Il Dilemma del Boicottaggio Culturale: Riflessioni di Etgar Keret

In un mondo in cui le opere letterarie possono essere oggetto di boicottaggio, l’autore Etgar Keret esprime il suo rifiuto verso tale pratico. Quando un lavoro viene boicottato, non solo si offende l’autore, ma si nega anche il valore del racconto stesso. Questo fenomeno suggerisce che la lettura di un’opera non sia altro che un favore concesso dall’individuo all’autore, e un’azione scorretta dell’autore può innescare la perdita del «privilegio di essere letto». Nella sua riflessione, Keret ridefinisce il valore dell’arte, attribuendole significati che vanno oltre un semplice prodotto commerciale, riporta Attuale.

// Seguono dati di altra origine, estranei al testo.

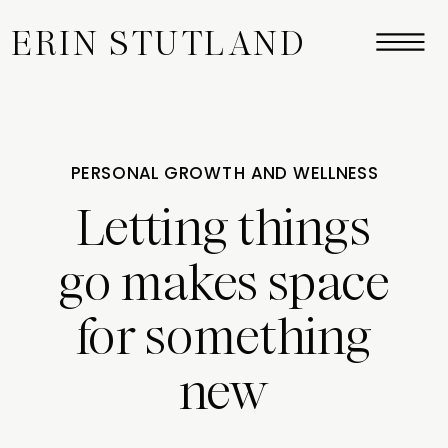
ERIN STUTLAND
PERSONAL GROWTH AND WELLNESS
Letting things
go makes space
for something
new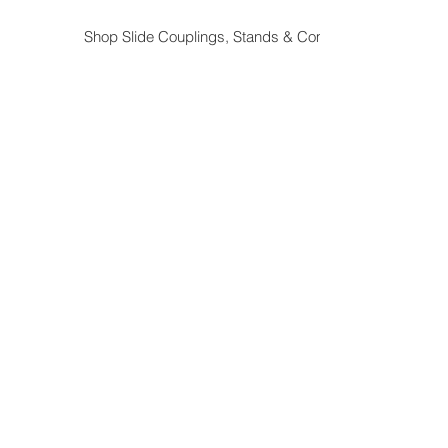
Shop Slide Couplings, Stands & Components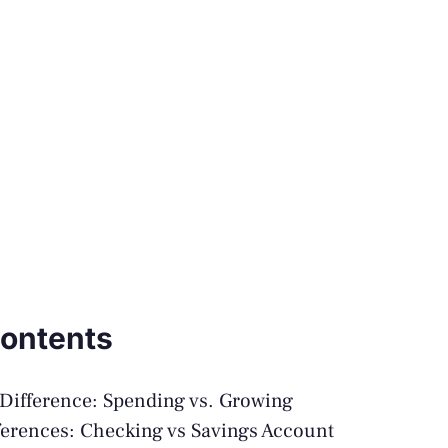
Contents
Difference: Spending vs. Growing
ferences: Checking vs Savings Account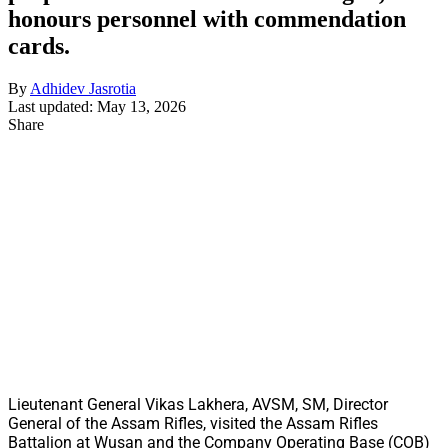
honours personnel with commendation
cards.
By
Adhidev Jasrotia
Last updated: May 13, 2026
Share
Lieutenant General Vikas Lakhera, AVSM, SM, Director
General of the Assam Rifles, visited the Assam Rifles
Battalion at Wusan and the Company Operating Base (COB)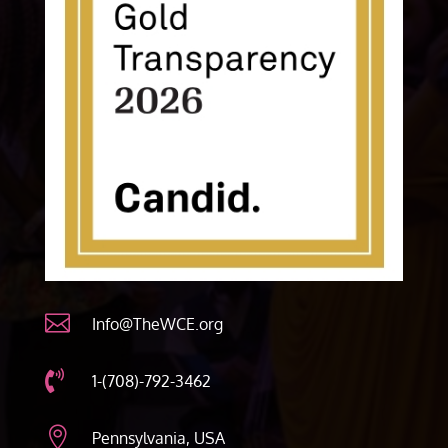

Info@TheWCE.org

1-(708)-792-3462

Pennsylvania, USA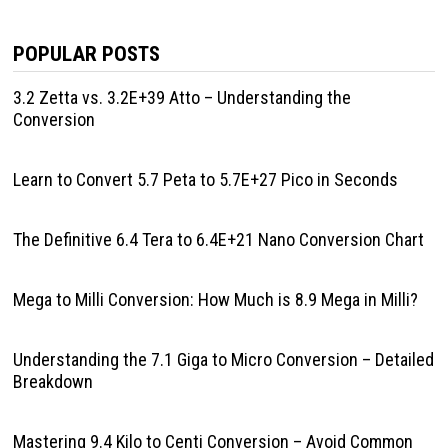
POPULAR POSTS
3.2 Zetta vs. 3.2E+39 Atto – Understanding the
Conversion
Learn to Convert 5.7 Peta to 5.7E+27 Pico in Seconds
The Definitive 6.4 Tera to 6.4E+21 Nano Conversion Chart
Mega to Milli Conversion: How Much is 8.9 Mega in Milli?
Understanding the 7.1 Giga to Micro Conversion – Detailed
Breakdown
Mastering 9.4 Kilo to Centi Conversion – Avoid Common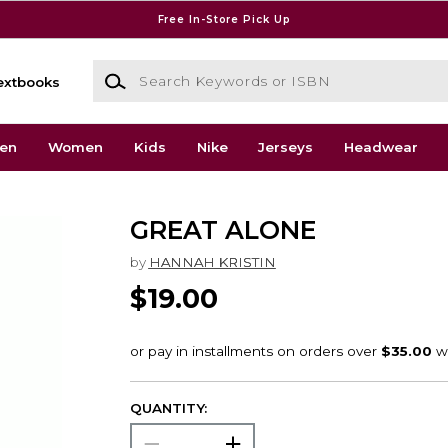
Free In-Store Pick Up
Search Keywords or ISBN
extbooks
en
Women
Kids
Nike
Jerseys
Headwear
GREAT ALONE
by
HANNAH KRISTIN
$19.00
QUANTITY: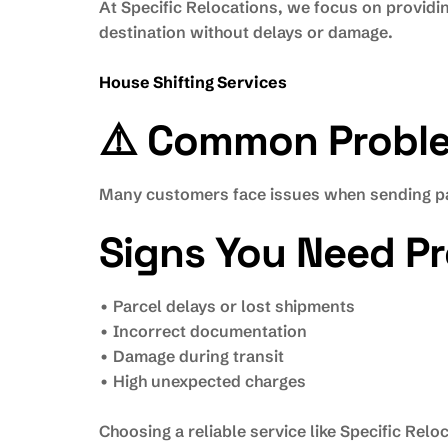
At Specific Relocations, we focus on providi
destination without delays or damage.
House Shifting Services
⚠️ Common Problem
Many customers face issues when sending pa
Signs You Need Pr
• Parcel delays or lost shipments
• Incorrect documentation
• Damage during transit
• High unexpected charges
Choosing a reliable service like Specific Rel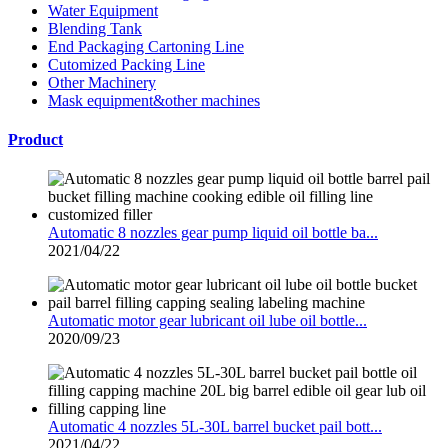
Water Equipment
Blending Tank
End Packaging Cartoning Line
Cutomized Packing Line
Other Machinery
Mask equipment&other machines
Product
Automatic 8 nozzles gear pump liquid oil bottle ba...
2021/04/22
Automatic motor gear lubricant oil lube oil bottle...
2020/09/23
Automatic 4 nozzles 5L-30L barrel bucket pail bott...
2021/04/22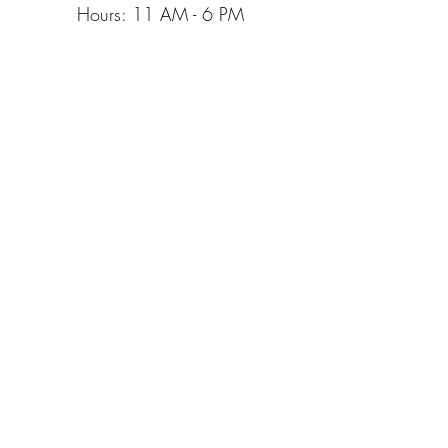
Hours: 11 AM
- 6 PM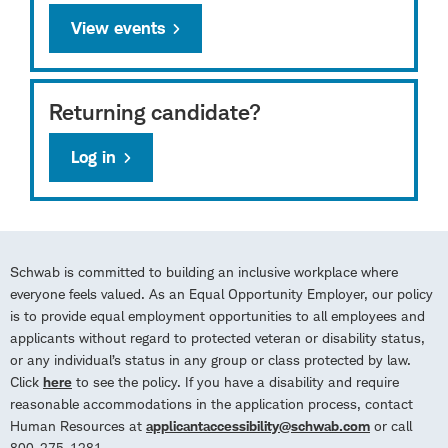
View events
Returning candidate?
Log in
Schwab is committed to building an inclusive workplace where
everyone feels valued. As an Equal Opportunity Employer, our policy
is to provide equal employment opportunities to all employees and
applicants without regard to protected veteran or disability status,
or any individual’s status in any group or class protected by law.
Click
here
to see the policy. If you have a disability and require
reasonable accommodations in the application process, contact
Human Resources at
applicantaccessibility@schwab.com
or call
800-275-1281.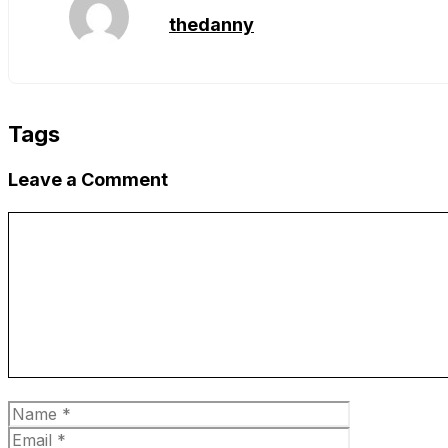
thedanny
Tags
Leave a Comment
Comment
Name
Email
Website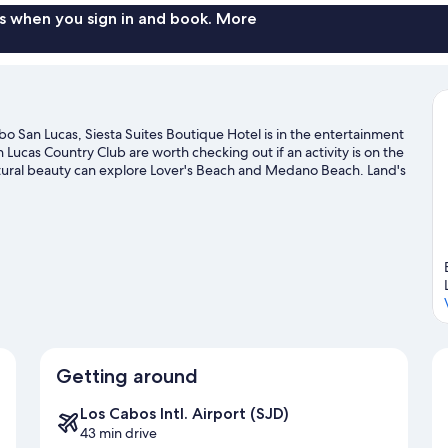
s when you sign in and book. More
o San Lucas, Siesta Suites Boutique Hotel is in the entertainment
Lucas Country Club are worth checking out if an activity is on the
atural beauty can explore Lover's Beach and Medano Beach. Land's
e recommended. Discover the area's water adventures with jet
ith rock climbing and hiking/biking trails.
Visit our Cabo San
Getting around
Los Cabos Intl. Airport (SJD)
43 min drive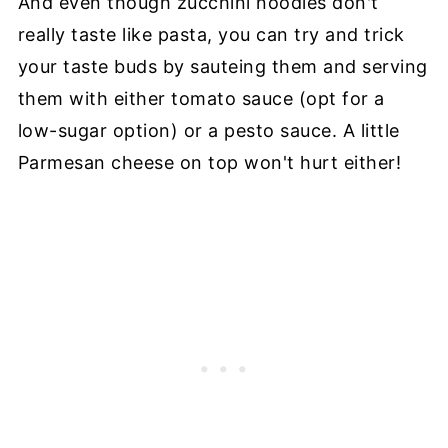
And even though zucchini noodles don't
really taste like pasta, you can try and trick
your taste buds by sauteing them and serving
them with either tomato sauce (opt for a
low-sugar option) or a pesto sauce. A little
Parmesan cheese on top won't hurt either!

Keret sottolinea che nella concezione del boicottatore, l’artista è assimilato a un fornitore di beni e servizi. Se un fornitore risulta sgradevole, ci si può facilmente rivolgere a un altro, escludendo opere di autori critici. Questo approccio, secondo Keret, distrugge la «visione romantica dell’arte», riducendola a un mero prodotto da consumare.

In aggiunta, Keret evidenzia la sua personale esperienza con autori controversi come T.S. Eliot e Ezra Pound, la cui influenza è stata significativa nella sua formazione, nonostante le loro posizioni problematiche. Riflessioni simili lo portano a interrogarsi se, nel tentativo di evitare di avvicinarsi a opere di autori moralmente discutibili, non stia necessariamente infliggendo un danno a se stesso piuttosto che all’arte.

Un episodio significativo nella vita di Keret avviene quando lui e suo figlio si cimentano in una sfida, escludendo dalla loro lettura autori bianchi, maschi ed eterosessuali per un anno intero. Mentre Keret cede, suo figlio riesce nell’impresa, dimostrando come l’arte possa essere ritenuta meno importante nella società contemporanea, paragonandola addirittura a un evento insignificante.

Concludendo, l’autore pone una questione cruciale: è realmente possibile rinunciare all’arte, ovvero abbandonare la fruizione di opere di autori non convenzionali, o piuttosto dovremmo riflettere sul nostro approccio verso le opere artistiche e il valore che attribuiamo ad esse nel contesto moderno?